FAVACHO – Como as operações destinadas à exportação são isentas de tributação, segundo a Lei Kandir, é evidente que o Estado tem o legítimo interesse de verificar se a exportação de fato ocorreu e cobrar o ICMS sobre aquelas operações realizadas no mercado interno. Por isso o Estado estabelece regras para que os exportadores comprovem a regularidade das suas operações, o que poderia ser feito “a posteriori”. Agora, exigir, previamente, comprovação de regularidade fiscal, domicílio prévio no Estado e garantia é um exagero.
Rural – É como o corralito argentino?
FAVACHO – Não exatamente. O modelo argentino, teoricamente foi proposto pela presidente Cristina Kirschner como uma medida para evitar o desabastecimento interno. No caso de Mato Grosso do Sul não podemos falar em desabastecimento interno, pois a demanda de grãos para o esmagamento e produção de óleo vegetal e farelo está sendo atendida sem maiores problemas.
Rural – Logo…
FAVACHO – O que o decreto estadual pretende, na verdade, é, artificialmente, destinar à tributação 50% das operações com soja e milho produzidos em Mato Grosso do Sul. O que o governo desse Estado não vê é que isso traz consequências sérias, principalmente para o produtor.
Rural – As ações propostas contra essas medidas já foram julgadas?
FAVACHO – Já foram julgadas tanto pelo Tribunal de Justiça do Estado de Mato Grosso do Sul quanto pelo Superior Tribunal de Justiça. O resultado, por ora, tem sido mais favorável ao Estado por conta de um precedente mal interpretado da primeira turma do STJ, em que o Estado tem poder regulatório para estabelecer regras para fiscalizar as operações de exportação e, por isso, o Decreto no 11.803 seria legal.
Rural – Então, o mérito não foi analisado?
FAVACHO – Isso mesmo. O precedente não examinou o mérito do decreto, sua inconstitucionalidade, e esperamos que o Supremo Tribunal Federal o faça. Esse decreto fere vários princípios constitucionais como o da isonomia ou igualdade ao impor um regime especial diferenciado para os exportadores de soja e milho exclusivamente.
Rural – Se o quadro não se modificar a “moda” pode pegar?
FAVACHO – Esse é o maior risco. E mais: hoje a questão está posta em relação à soja e ao milho, mas nada impede que o Estado do Pará, baseado nesse precedente, amanhã mesmo aplique essa regra às commodities minerais, obrigando a Vale a oferecer à tributação parte da produção hoje exportada!

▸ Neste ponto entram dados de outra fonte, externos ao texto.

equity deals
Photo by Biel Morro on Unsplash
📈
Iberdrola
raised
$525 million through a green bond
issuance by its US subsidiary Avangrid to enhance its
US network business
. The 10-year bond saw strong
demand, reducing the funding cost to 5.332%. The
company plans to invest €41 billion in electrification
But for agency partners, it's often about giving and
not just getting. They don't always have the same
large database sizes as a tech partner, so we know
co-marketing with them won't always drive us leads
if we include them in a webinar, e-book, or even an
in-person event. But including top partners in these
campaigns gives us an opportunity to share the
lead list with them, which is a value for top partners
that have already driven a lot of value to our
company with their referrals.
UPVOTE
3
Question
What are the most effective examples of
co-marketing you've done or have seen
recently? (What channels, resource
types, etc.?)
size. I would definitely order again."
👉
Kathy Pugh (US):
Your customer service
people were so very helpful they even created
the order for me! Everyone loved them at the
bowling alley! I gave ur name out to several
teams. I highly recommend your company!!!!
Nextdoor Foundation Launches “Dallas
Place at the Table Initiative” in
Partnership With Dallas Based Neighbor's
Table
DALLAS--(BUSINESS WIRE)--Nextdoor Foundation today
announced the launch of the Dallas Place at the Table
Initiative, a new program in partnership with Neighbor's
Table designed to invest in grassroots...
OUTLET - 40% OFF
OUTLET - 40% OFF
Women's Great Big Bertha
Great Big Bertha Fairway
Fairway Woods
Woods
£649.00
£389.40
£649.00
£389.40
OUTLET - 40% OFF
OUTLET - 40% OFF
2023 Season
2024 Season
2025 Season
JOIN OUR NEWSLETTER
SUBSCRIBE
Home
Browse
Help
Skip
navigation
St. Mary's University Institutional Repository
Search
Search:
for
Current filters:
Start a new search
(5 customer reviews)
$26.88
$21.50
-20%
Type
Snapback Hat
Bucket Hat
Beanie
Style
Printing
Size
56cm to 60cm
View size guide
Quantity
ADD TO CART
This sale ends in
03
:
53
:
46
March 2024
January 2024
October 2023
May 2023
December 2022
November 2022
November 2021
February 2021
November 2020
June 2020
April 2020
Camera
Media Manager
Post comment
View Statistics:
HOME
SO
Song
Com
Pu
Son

Rural – Na sua opinião, a Lei Kandir corre o risco de “cair”?
FAVACHO – Diante desse quadro, sim. Este é o risco. E, veja só, isso às vésperas do 15º aniversário de promulgação desta lei complementar que foi importantíssima para a mudança do perfil da balança de pagamentos. É bom lembrar que com a Lei Kandir nossas exportações multiplicaram-se exponencialmente. E mais, é importante ainda lembrar que hoje quem garante o superávit na balança de pagamentos é a exportação de commodities agrícolas.

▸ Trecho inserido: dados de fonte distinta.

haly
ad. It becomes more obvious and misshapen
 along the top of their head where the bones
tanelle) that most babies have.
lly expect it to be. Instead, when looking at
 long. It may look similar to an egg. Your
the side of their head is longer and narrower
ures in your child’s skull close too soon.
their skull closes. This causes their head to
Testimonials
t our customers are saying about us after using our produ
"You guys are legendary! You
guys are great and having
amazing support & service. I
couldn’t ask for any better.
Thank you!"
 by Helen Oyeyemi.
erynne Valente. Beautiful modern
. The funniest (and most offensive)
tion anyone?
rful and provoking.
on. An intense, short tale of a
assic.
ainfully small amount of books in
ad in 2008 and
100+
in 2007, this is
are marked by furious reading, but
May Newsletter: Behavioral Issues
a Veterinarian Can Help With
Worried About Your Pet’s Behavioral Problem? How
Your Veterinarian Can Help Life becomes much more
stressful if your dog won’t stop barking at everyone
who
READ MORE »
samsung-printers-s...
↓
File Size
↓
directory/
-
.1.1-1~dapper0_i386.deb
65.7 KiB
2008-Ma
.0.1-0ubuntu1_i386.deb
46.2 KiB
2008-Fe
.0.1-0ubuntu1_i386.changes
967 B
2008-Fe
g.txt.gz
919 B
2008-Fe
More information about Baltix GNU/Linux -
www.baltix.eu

Rural – Já há outros Estados seguindo o exemplo de Mato Grosso do Sul?
FAVACHO – Da mesma forma que aquele Estado, não. Mas, como já disse, será uma questão de tempo.

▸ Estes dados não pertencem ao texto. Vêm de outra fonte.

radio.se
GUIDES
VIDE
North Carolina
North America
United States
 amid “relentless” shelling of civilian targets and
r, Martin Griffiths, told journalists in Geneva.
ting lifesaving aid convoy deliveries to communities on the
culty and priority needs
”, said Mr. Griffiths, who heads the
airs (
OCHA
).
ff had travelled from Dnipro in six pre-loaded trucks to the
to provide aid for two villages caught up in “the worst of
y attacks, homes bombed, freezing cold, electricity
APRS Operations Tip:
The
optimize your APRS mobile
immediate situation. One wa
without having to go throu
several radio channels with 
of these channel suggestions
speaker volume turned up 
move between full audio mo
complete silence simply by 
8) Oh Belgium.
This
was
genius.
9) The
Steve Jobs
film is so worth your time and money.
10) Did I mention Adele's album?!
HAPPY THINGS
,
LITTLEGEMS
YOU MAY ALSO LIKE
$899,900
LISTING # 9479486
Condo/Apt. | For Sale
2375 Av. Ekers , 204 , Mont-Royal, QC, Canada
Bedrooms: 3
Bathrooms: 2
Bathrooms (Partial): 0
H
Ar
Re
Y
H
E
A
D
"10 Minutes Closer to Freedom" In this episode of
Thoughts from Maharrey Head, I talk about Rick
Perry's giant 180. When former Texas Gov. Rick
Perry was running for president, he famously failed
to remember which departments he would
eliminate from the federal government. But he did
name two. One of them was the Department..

Rural – Isso pode alterar as forças de oferta e demanda?
FAVACHO – Se a soja for realmente destinada para o mercado interno, pode gerar excesso de oferta e baixa dos preços internos. Por outro lado, se ela continuar sendo exportada, o imposto acabará fazendo parte do custo. Mas, sendo uma commodity, a soja tem seu preço fixado internacionalmente na Bolsa de Chicago e por isso o incremento do custo não tem como ser repassado ao comprador estrangeiro. Mas, em uma conta invertida, acaba caindo no colo, por assim dizer, do produtor. Ou seja, de uma forma ou de outra é o produtor que acaba sentindo os reflexos do Decreto no11.803.
Rural – Mas não é possível imaginar um incremento das exportações de soja e de farelo, compensando esses feitos mencionados pelo sr.?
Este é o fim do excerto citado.